A57
Trabectedin (ET-743) is a pro-differentiation drug in myxoid liposarcoma tumors
Claudia Forni1, Mario Minuzzo1, Emanuela Virdis2, Elena Tamborini2, Matteo Simone3, Michele Tavecchio3, Eugenio Erba3, Federica Grosso2, Alessandro Gronchi2, Pierre Aman4, Paolo Casali2, Maurizio D'Incalci3, Silvana Pilotti2, Roberto Mantovani1
1Università degli Studi di Milano, Milan, Italy, 2Istituto Nazionale Tumori, Milan, Italy, 3Istituto Mario Negri, Milan, Italy, 4Göteborg University, Göteborg, Sweden
Differentiation is a complex set of events that leads to the exit from the cell-cycle and the acquisition of specific cellular features; in certain pathways, this process can be blocked by rearrangements of regulatory genes producing fusion proteins with altered properties. In the case of myxoid liposarcoma -MLS- tumors, the causative abnormality is a fusion between the CHOP transcription factor and the FUS or EWS genes. CHOP belongs to, and is a negative regulator of, the large C/EBP family, whose α, β and δ members are master genes of adipogenesis. Recent clinical data indicate a peculiar sensitivity of these tumors to the natural marine compound Trabectedin.

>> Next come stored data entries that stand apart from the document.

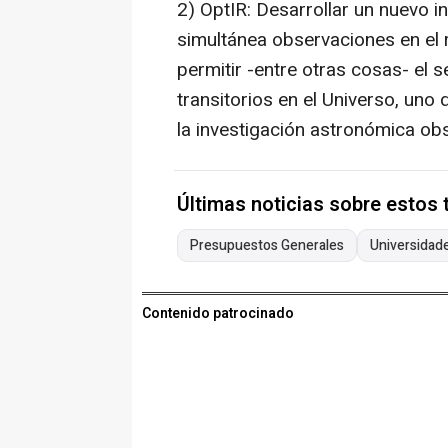
2) OptIR: Desarrollar un nuevo 
simultánea observaciones en el 
permitir -entre otras cosas- el 
transitorios en el Universo, un
la investigación astronómica ob
Últimas noticias sobre estos
Presupuestos Generales
Universidad
Contenido patrocinado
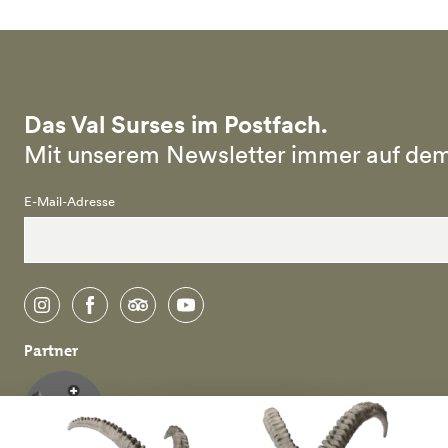
Das Val Surses im Postfach.
Mit unserem Newsletter immer auf dem
E-Mail-Adresse
instagram
facebook
tripadvisor
youtube
Partner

Here, we find that Trabectedin causes a specific post-transcriptional elimination of the FUS-CHOP chimaera. RT-PCR and ChIP analysis in MLS lines and surgical specimens of MLS patients in vivo show activation of the C/EBP-mediated transcriptional program that leads to morphologic changes of terminal adipogenesis.
Hence, the drug induces maturation of MLS lipoblasts in vivo by targeting the FUS-CHOP-mediated transcriptional block. Those data provide a rationale for the specific activity of Trabectedin and open the perspective of combinatorial treatments with drugs acting on lipogenic pathways.